Despite present apparent cooling of the temperate regions, due to an expanding weaker warming polar vortex in the northern hemisphere and a cooler than average summer in the southern hemisphere due to La Niña, under he influence of a melting Antarctica, the total processes of planetary warming are still on.


Amongst measured phenomenons, already note is an "abrupt shift to hotter and drier climate over East Asia beyond the tipping point."





Biggest sandstorm in decade sweeps northern China


A sand and dust storm from Mongolia swept through northern areas of China on Monday and led to the suspension of classes at schools and flight cancellations.

The sandstorm was the strongest in nearly a decade and affected 12 provincial-level regions in northern China, according to the National Meteorological Center.

Remote sensing images showed the storm covered an area of 466,000 square kilometers, including Beijing and Tianjin, the Inner Mongolia autonomous region and Hebei, Shanxi, Gansu, Shaanxi, Liaoning, Jilin and Heilongjiang provinces.

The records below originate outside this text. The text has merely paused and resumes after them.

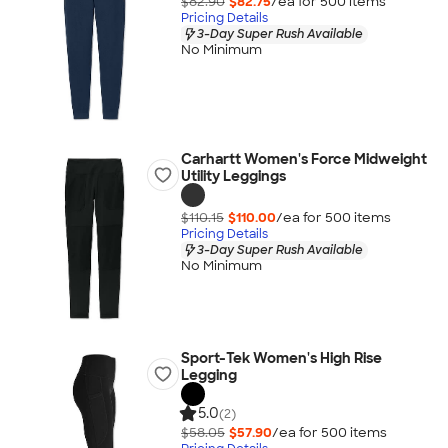
$82.90
$82.75
/ea for
500
item
s
Pricing Details
3-Day Super Rush Available
No Minimum
Carhartt Women's Force Midweight
Utility Leggings
$110.15
$110.00
/ea for
500
item
s
Pricing Details
3-Day Super Rush Available
No Minimum
Sport-Tek Women's High Rise
Legging
5.0
(2)
$58.05
$57.90
/ea for
500
item
s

Visibility remained lower than 500 meters in some areas of northern China as the center issued a yellow alert, the lowest level in the three-tier weather alert system, on Monday morning.

At 8 pm on Monday, the level of PM10 particles in Beijing dropped to 864 micrograms per cubic meter in six major urban districts, down from 8,108 micrograms per cubic meter at 9 am, according to the Beijing Ecological and Environment Monitoring Center.

Dust and snowstorms are frequent in the spring in Mongolia.

At least nine people were killed in a heavy dust and snowstorm in Mongolia over the weekend, the country's National Emergency Management Agency said on Monday.

The Mongolian agency said that 579 of the 590 people who got lost in the storm were found alive.

Searches were underway for the remaining missing people, it said.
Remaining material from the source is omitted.